Seven years later, efforts to prevent HIV in the U.S. have stalled. Only a fraction of U.S. patients who could benefit from the treatment — known as PrEP — are getting it.
AIDS activists and some doctors blame Gilead’s $21,000 annual price for Truvada. They say the U.S. government should leverage patents held by the U.S. Centers for Disease Control and Prevention to push down the price, perhaps by seeking royalties from Gilead.
The furor over PrEP spilled over onto Capitol Hill on Thursday when the House Committee on Oversight and Reform held a hearing that pitted AIDS activists and doctors against Gilead’s new chief executive officer, Daniel O’Day.
“We are suffering under the weight of your company’s pricing,” said Aaron Lord, a neurologist and co-founder of the PrEP4All Collaboration, which has petitioned the Trump administration over Truvada’s cost.
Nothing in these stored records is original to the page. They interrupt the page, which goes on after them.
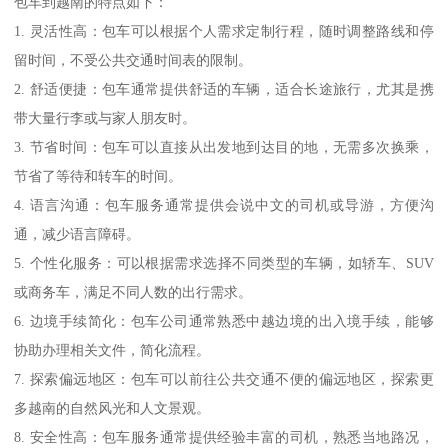
包车到越南的特点如下：
1. 灵活性高：包车可以根据个人需求定制行程，随时调整路线和停
留时间，不受公共交通时间表的限制。
2. 舒适便捷：包车通常提供舒适的车辆，适合长途旅行，尤其是携
带大量行李或与家人朋友时。
3. 节省时间：包车可以直接从出发地到达目的地，无需多次换乘，
节省了等待和转车的时间。
4. 语言沟通：包车服务通常提供会说中文的司机或导游，方便沟
通，减少语言障碍。
5. 个性化服务：可以根据需求选择不同类型的车辆，如轿车、SUV
或商务车，满足不同人数的出行需求。
6. 边境手续简化：包车公司通常熟悉中越边境的出入境手续，能够
协助办理相关文件，简化流程。
7. 探索偏远地区：包车可以前往公共交通不便的偏远地区，探索更
多越南的自然风光和人文景观。
8. 安全性高：包车服务通常提供经验丰富的司机，熟悉当地路况，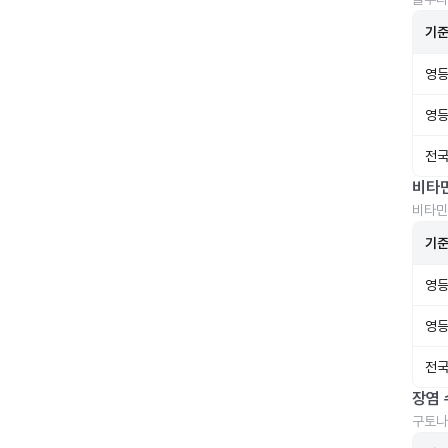
기
영등
영등
전국
비타
비타민
기
영등
영등
전국
장염 
구토나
He said infection rates have hardly budged since Truvada was approved. “Why not lower the price of Truvada to $15 a month?” he said.
O’Day, who took the helm of the biotechnology giant in March, said Gilead is working hard to make Truvada more accessible. The company is donating free drugs for uninsured patients and providing assistance for insured patients who can’t afford their copay. Gilead spent $1.1 billion to develop the drug, which was first approved in 2004 for treatment of patients who already have the HIV virus.
“Gilead invented Truvada, no one else,” O’Day told lawmakers. The CDC’s patents are invalid, he said.
While Gilead created the drug, the U.S. government was heavily involved in making the use of it for prevention a reality. The CDC did early experiments on monkeys that suggested that the two compounds that make up Truvada were more effective than one for prevention. The federal government also obtained patents on the use of the compounds in Truvada for HIV prevention. Those patents weren’t widely known until AIDS activists discovered them recently.
“Gilead seems to be using the CDC’s technology for free without compensating the CDC, without compensating the taxpayer,” Christopher Morten, a patent attorney and research scholar at Yale Law School, said in an interview. He reviewed the CDC’s patents at the request of the PrEP4All Collaboration and concluded they were valid and enforceable.